We've started low temperature (26ºC) growing of induced strains today. Cultures grown contained either pSB1AT3 + P1010, K115012, K115029, K115031, K115032 or K115034. Some had different plasmids, either pSB1AT3 or pSB1AK3, so we've grown them on Ampicillin to reduce growing conditions variation. We aimed for lysis on Wednesday (OD=0.6). However that was planned for T=20ºC, and the temperature of our water bath could not go below 26ºC. We'll lyse the cells when they are ready.

Protein determination

To find better values to correct luciferase measurements for (instead of OD), we've measured total protein content. To make results easier to view we've made the following calculation: Correct luminescence for protein content by dividing each measured luminescence by the protein content of the sample. Normalize the luminescence of the thermosensitive construct K115034 for the luminescence of the control construct K115012. Results displayed in table 1 are the final outcomes for these normalized values per sample treatment. Please note that these first measurements are more important for optimalization of our protocols, not for reliable results of our constructs.
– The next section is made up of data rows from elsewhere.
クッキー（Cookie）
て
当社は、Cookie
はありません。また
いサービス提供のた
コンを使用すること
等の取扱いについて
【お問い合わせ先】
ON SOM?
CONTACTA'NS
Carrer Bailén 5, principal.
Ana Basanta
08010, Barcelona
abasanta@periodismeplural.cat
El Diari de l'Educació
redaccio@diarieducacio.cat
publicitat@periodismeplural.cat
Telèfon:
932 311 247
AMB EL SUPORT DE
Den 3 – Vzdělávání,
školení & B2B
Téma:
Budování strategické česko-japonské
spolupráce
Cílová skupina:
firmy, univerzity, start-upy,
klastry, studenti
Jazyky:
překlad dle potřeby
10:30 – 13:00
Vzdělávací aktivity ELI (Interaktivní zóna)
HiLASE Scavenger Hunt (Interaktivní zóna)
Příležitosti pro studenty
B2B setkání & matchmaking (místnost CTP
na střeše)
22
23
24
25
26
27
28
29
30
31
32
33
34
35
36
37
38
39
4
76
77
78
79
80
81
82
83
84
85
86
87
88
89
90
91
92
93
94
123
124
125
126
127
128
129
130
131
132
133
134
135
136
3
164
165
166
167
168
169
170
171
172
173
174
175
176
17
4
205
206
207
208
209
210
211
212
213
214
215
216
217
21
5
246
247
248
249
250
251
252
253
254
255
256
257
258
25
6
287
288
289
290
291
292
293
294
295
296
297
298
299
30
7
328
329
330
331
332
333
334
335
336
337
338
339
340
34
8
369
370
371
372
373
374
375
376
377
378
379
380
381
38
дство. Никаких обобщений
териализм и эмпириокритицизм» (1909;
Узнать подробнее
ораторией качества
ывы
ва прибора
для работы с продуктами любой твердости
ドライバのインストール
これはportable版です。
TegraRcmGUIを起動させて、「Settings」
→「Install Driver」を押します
Table 1: Normalized luciferase expression of construct K115034 under various growing/lysing conditions
Growth schemeLysis methodProtein content (ug/ml)Normalized luciferase expression
Induced: 20 h @ Tr Sonification 0.87 1.76
Induced: 20 h @ 37oC Sonification 1.88 0.35
Non induced: 15 h @ 37oC; induced: 5 h @ Tr Sonification 2.37 316.65
Induced: 40 hours @ Tr Sonification 2.47 0.09
Induced: 40 hours @ Tr Promega Lysis buffer 2.37 0.24

Much conclusions still can't be drawn on these data. There was an indication the R0080 arabinose induction might not be working properly. Either we'll have to use F2620 as promoter or just keep growth at the temperature desired. Another option might be to use the commercial pBAD vector.